## Task brief
Nothing but the lines from the one containing "support services that" through the end of the data below should appear in the answer, each exact and free of pictures.

= Beginning of Section =

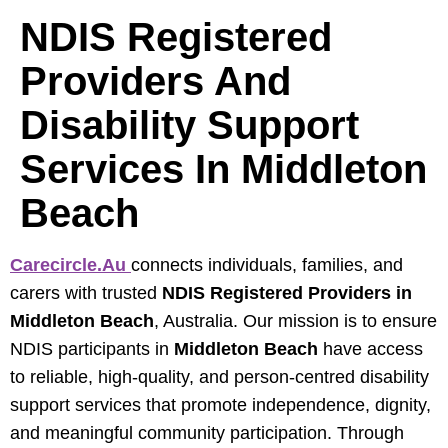
NDIS Registered
Providers And
Disability Support
Services In Middleton
Beach
Carecircle.au
connects individuals, families, and
carers with trusted
NDIS Registered Providers in
Middleton Beach
, Australia. Our mission is to ensure
NDIS participants in
Middleton Beach
have access
to reliable, high‑quality, and person‑centred disability
support services that promote independence, dignity,
and meaningful community participation. Through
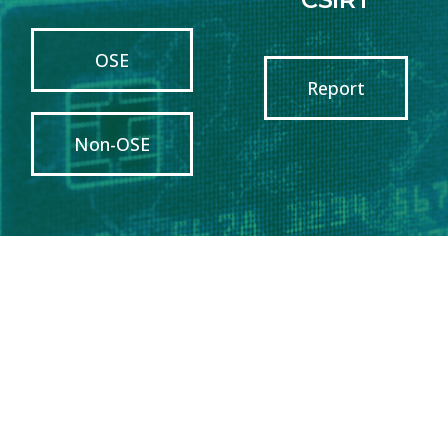
OSE
Report
Non-OSE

= End of Section =

## Answer below
support services that promote independence, dignity,
and meaningful community participation. Through
OSE
Report
Non-OSE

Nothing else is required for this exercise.